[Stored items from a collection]
━━━━━━━━
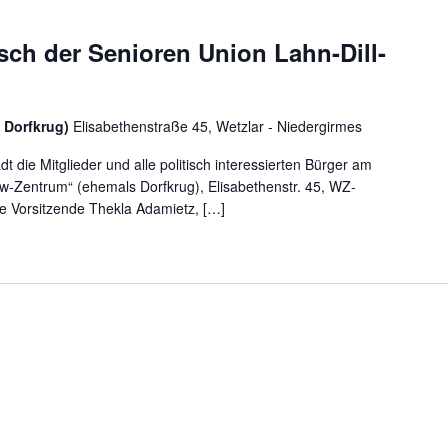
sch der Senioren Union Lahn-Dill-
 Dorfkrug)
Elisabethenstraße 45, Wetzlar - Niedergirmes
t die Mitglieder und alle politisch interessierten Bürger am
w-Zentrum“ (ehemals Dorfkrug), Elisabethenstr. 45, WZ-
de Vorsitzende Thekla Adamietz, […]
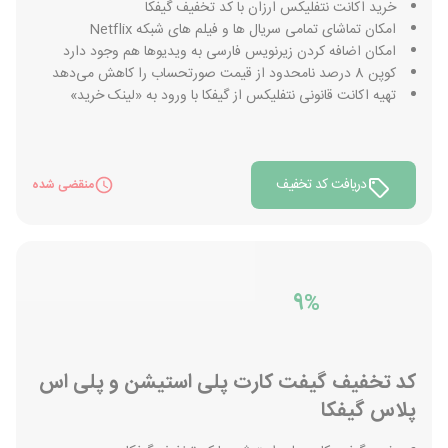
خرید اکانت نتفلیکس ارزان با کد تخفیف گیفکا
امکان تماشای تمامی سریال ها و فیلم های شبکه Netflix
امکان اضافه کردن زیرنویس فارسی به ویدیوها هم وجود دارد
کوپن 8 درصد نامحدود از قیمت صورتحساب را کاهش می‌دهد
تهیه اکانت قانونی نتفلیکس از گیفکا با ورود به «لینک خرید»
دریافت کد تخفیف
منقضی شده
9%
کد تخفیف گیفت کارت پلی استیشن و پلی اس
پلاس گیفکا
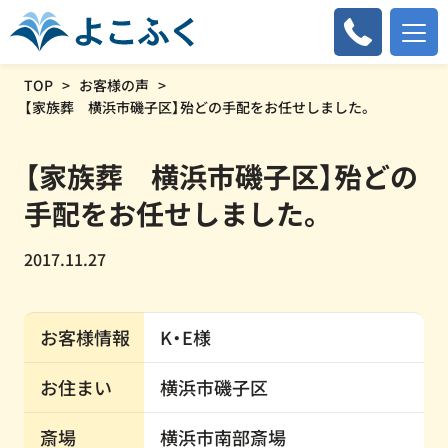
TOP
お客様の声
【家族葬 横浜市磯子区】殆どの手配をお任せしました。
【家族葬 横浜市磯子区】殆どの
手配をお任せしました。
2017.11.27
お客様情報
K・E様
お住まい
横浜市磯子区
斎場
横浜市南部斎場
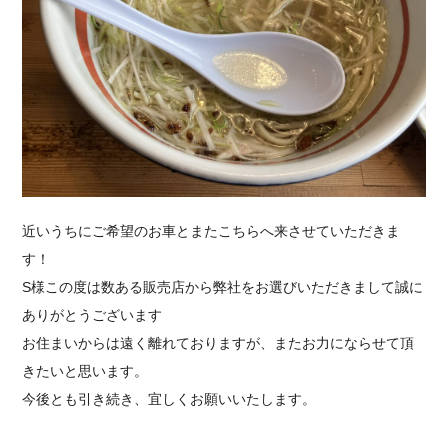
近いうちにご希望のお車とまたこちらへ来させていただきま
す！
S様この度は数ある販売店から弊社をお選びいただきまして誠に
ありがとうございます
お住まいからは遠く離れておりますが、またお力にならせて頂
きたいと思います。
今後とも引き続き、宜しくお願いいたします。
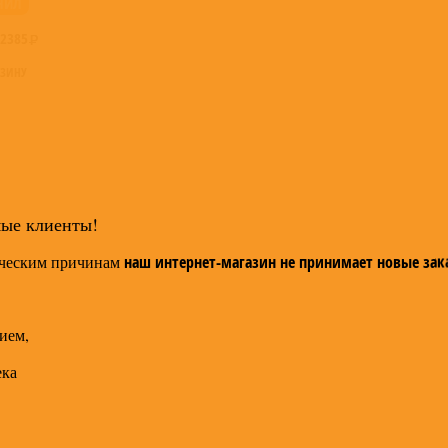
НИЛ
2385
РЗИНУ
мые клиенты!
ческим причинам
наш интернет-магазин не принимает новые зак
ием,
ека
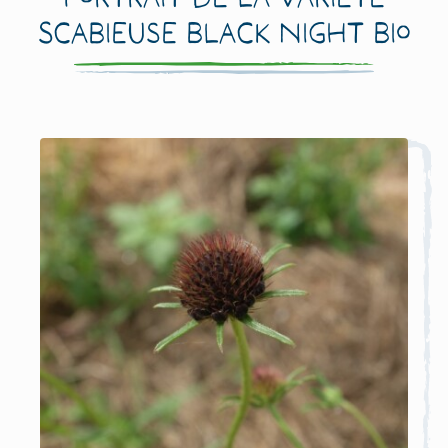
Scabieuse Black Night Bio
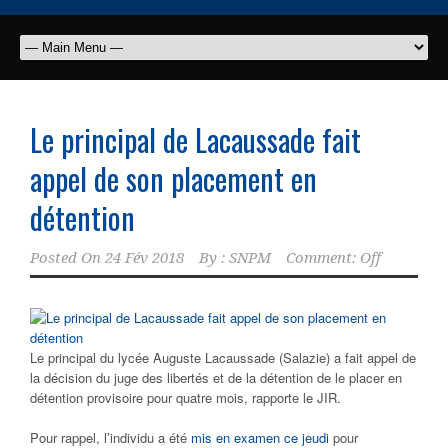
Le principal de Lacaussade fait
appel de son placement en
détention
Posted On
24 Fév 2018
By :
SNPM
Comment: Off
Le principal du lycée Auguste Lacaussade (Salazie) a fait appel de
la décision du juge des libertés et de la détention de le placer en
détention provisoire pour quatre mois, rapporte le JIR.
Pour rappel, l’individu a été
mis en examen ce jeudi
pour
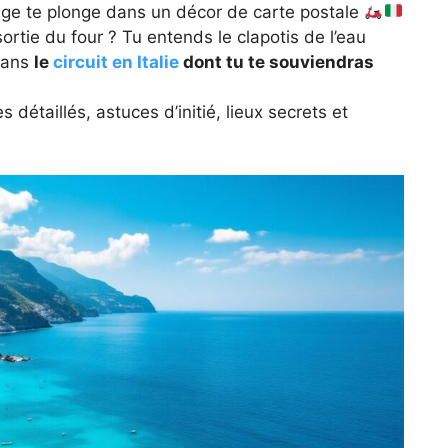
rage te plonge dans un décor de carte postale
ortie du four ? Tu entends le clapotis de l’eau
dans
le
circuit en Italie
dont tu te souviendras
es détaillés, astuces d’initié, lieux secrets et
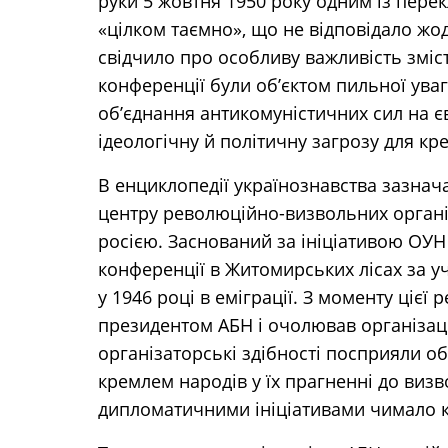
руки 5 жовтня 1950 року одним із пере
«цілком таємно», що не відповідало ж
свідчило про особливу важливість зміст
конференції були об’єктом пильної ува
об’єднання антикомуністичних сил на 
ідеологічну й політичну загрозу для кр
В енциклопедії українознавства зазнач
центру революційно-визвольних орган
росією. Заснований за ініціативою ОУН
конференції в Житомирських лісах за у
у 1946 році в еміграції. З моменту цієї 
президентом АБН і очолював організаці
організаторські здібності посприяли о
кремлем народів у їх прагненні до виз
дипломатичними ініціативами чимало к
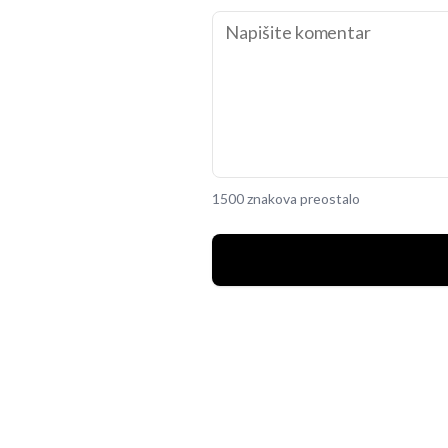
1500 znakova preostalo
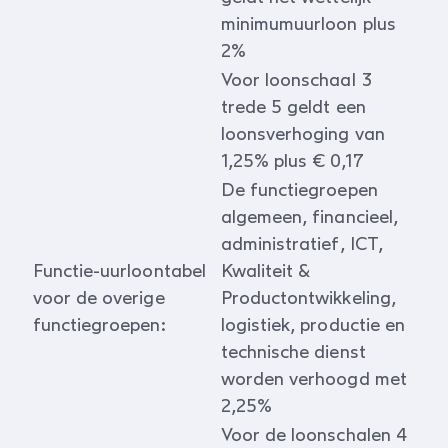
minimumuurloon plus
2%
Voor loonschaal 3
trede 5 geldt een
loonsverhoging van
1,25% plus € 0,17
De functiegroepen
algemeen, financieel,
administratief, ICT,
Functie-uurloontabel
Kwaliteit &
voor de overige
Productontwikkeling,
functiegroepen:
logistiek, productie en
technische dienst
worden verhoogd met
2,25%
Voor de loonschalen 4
━━━━━━━━
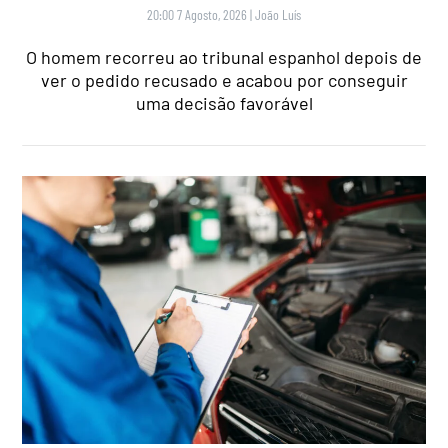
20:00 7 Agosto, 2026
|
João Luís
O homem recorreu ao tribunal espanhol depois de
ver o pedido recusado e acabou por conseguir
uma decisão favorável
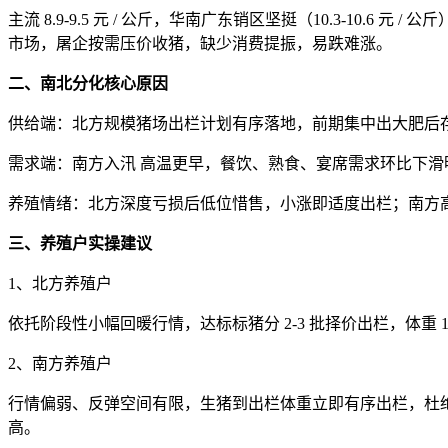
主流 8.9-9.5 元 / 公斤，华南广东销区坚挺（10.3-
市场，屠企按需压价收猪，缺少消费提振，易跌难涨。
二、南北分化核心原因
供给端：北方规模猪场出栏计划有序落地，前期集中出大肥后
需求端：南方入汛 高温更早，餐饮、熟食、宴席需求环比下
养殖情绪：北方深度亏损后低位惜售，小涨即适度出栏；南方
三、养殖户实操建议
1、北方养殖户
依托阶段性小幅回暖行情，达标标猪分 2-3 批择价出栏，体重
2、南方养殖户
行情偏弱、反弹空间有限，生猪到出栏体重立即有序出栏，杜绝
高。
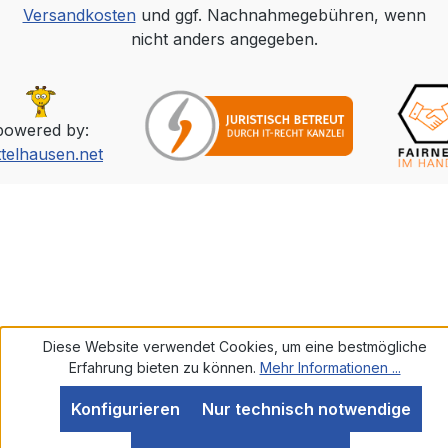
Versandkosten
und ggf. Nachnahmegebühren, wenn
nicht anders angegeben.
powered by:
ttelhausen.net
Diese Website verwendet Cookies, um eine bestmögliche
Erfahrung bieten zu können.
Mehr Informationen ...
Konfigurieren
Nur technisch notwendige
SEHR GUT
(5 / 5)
━━━━━━━━
### Directions
Provide only the count of lines in the records above that hold the word "گیفکا".

### Response to this task
3